Pour l’urbaniste David Paradis, directeur des stratégies et collectivités viables à l’organisme Vivre en ville, aucun doute : il faut reconstruire la ville sur elle-même. Dans les quartiers anciens, la densification doit se faire à l’échelle humaine et répondre aux besoins quotidiens de chacun. Elle doit tabler sur l’intérêt public et s’inscrire dans une vision d’ensemble. Car les bénéfices sociaux d’une densification réussie sont considérables : meilleure qualité du milieu de vie (proximité des services, habitudes de vie plus saines, etc.), rentabilisation des équipements et des infrastructures, répercussions positives sur l’environnement. Construire une ville contemporaine respectueuse des milieux anciens est donc l’objectif que doivent se donner tous les intervenants, a-t-il rappelé.

Place aux idées…
La créativité doit aussi être de la partie, a affirmé François Dufaux, architecte et professeur à l’École d’architecture de l’Université Laval.
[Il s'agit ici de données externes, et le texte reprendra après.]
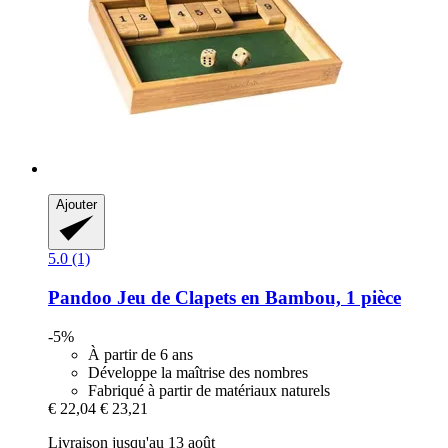
Ajouter
5.0 (1)
Pandoo
Jeu de Clapets en Bambou, 1 pièce
-5%
À partir de 6 ans
Développe la maîtrise des nombres
Fabriqué à partir de matériaux naturels
€ 22,04
€ 23,21
Livraison jusqu'au 13 août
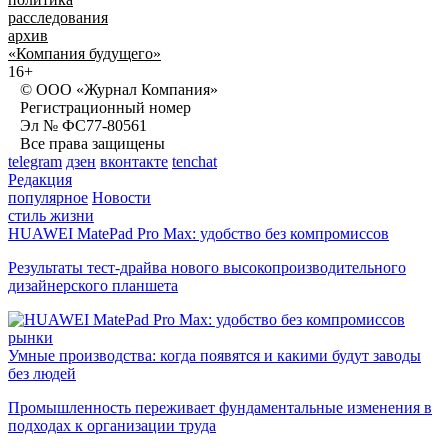
расследования
архив
«Компания будущего»
16+
© ООО «Журнал Компания»
Регистрационный номер
Эл № ФС77-80561
Все права защищены
telegram
дзен
вконтакте
tenchat
Редакция
популярное
Новости
стиль жизни
HUAWEI MatePad Pro Max: удобство без компромиссов
Результаты тест-драйва нового высокопроизводительного
дизайнерского планшета
рынки
Умные производства: когда появятся и какими будут заводы
без людей
Промышленность переживает фундаментальные изменения в
подходах к организации труда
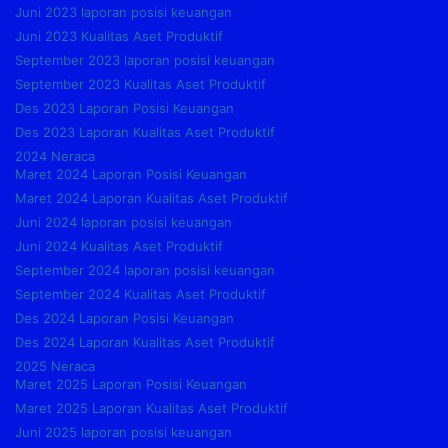
Juni 2023 laporan posisi keuangan
Juni 2023 Kualitas Aset Produktif
September 2023 laporan posisi keuangan
September 2023 Kualitas Aset Produktif
Des 2023 Laporan Posisi Keuangan
Des 2023 Laporan Kualitas Aset Produktif
2024 Neraca
Maret 2024 Laporan Posisi Keuangan
Maret 2024 Laporan Kualitas Aset Produktif
Juni 2024 laporan posisi keuangan
Juni 2024 Kualitas Aset Produktif
September 2024 laporan posisi keuangan
September 2024 Kualitas Aset Produktif
Des 2024 Laporan Posisi Keuangan
Des 2024 Laporan Kualitas Aset Produktif
2025 Neraca
Maret 2025 Laporan Posisi Keuangan
Maret 2025 Laporan Kualitas Aset Produktif
Juni 2025 laporan posisi keuangan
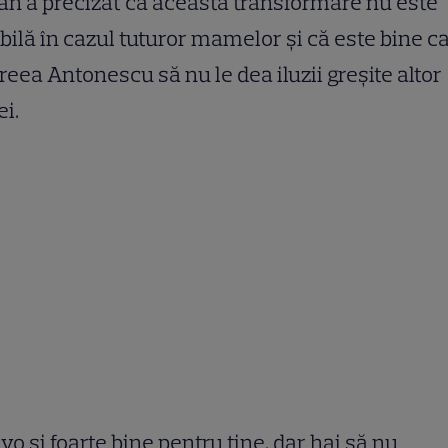
an a precizat că această transformare nu este
bilă în cazul tuturor mamelor și că este bine c
eea Antonescu să nu le dea iluzii greșite altor
i.
vo și foarte bine pentru tine, dar hai să nu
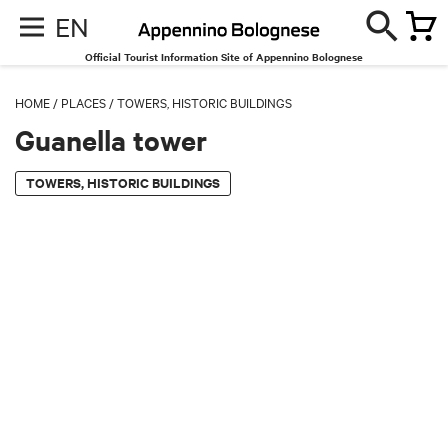
EN
Official Tourist Information Site of Appennino Bolognese
HOME
/
PLACES
/
TOWERS, HISTORIC BUILDINGS
Guanella tower
TOWERS, HISTORIC BUILDINGS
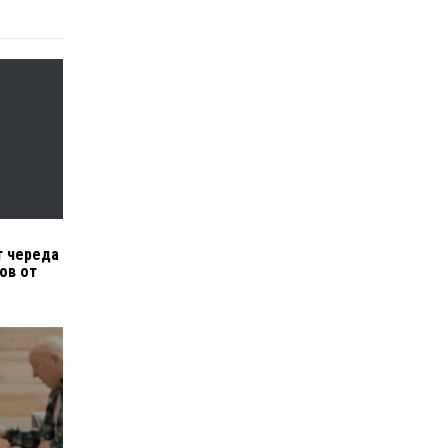
т череда
ов от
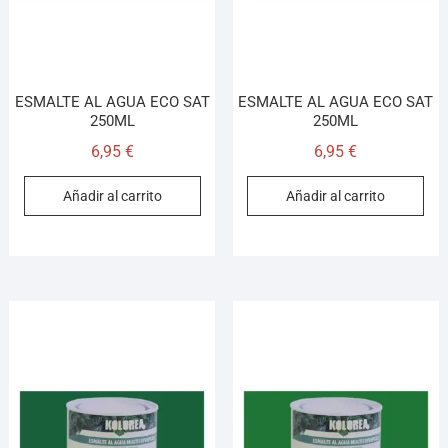
ESMALTE AL AGUA ECO SAT
ESMALTE AL AGUA ECO SAT
250ML
250ML
6,95
€
6,95
€
Añadir al carrito
Añadir al carrito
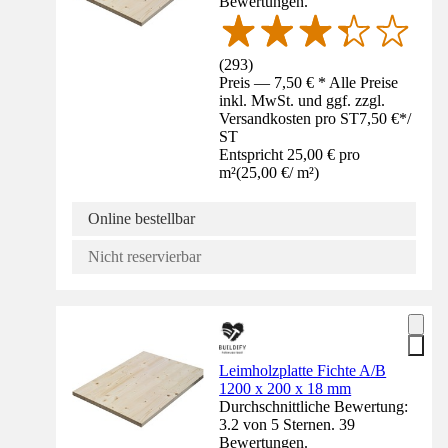
Bewertungen.
(
293
)
Preis — 7,50 € * Alle Preise
inkl. MwSt. und ggf. zzgl.
Versandkosten pro ST
7,50 €
*
/
ST
Entspricht 25,00 € pro
m²
(
25,00 €
/
m²
)
Online bestellbar
Nicht reservierbar
Leimholzplatte Fichte A/B
1200 x 200 x 18 mm
Durchschnittliche Bewertung:
3.2 von 5 Sternen. 39
Bewertungen.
Avec ses étudiants et fort d’un mandat de l’arrondissement du Plateau-Mont-Royal, il a offert une démonstration éloquente de ce que l’imagination et une compréhension pointue du territoire peuvent amener comme solutions. Sur le Plateau, la typologie des habitations offre un potentiel de surhaussement qui permettrait aux jeunes familles de demeurer en ville en ayant une plus grande surface habitable, tout en maintenant le parc de logements locatifs à un niveau respectable. Une densification douce, en quelque sorte, sans construction d’immeubles de grande densité à proximité d’un bâti de moyenne densité. Résultat : moins de bouleversements du milieu, et une meilleure acceptabilité sociale des projets.

… et aux citoyens
À Mont-Saint-Hilaire, on estime l’avoir échappé belle ! Louis Cornellier, président de l’Association des citoyens de Mont-Saint-Hilaire, a relaté la démarche récente des Hilairemontais. Un projet de construction de 600 condos à flanc de montagne, dans un milieu comptant des résidences unifamiliales et des vergers, a provoqué une vaste mobilisation citoyenne qui a défait le conseil municipal qui proposait le projet. Comment, dans un milieu patrimonial et naturel reconnu, en est-on arrivé à proposer un projet hors d’échelle et hors contexte avec la prétention de densifier le milieu construit ? Désirait-on répondre aux volontés exprimées dans le PMAD et à l’obligation de densifier dans les zones habitées ?

Le représentant des citoyens a constaté un manque de planification et de coordination de la part des responsables de la Ville, un manque d’information auprès de la population et une consultation déficiente des citoyens. Pour ces derniers, la précipitation n’a pas sa place et la morphologie du territoire doit être prise en compte. Ils s’impliquent maintenant pour reprendre la réflexion à zéro : ils souhaitent que le plan de concordance (imposé par le PMAD) soit repoussé et amendé, qu’une vision à long terme de l’aménagement du territoire à Mont-Saint-Hilaire soit élaborée, que le plan d’urbanisme et ses règlements soient révisés. Quel effort pour des bénévoles !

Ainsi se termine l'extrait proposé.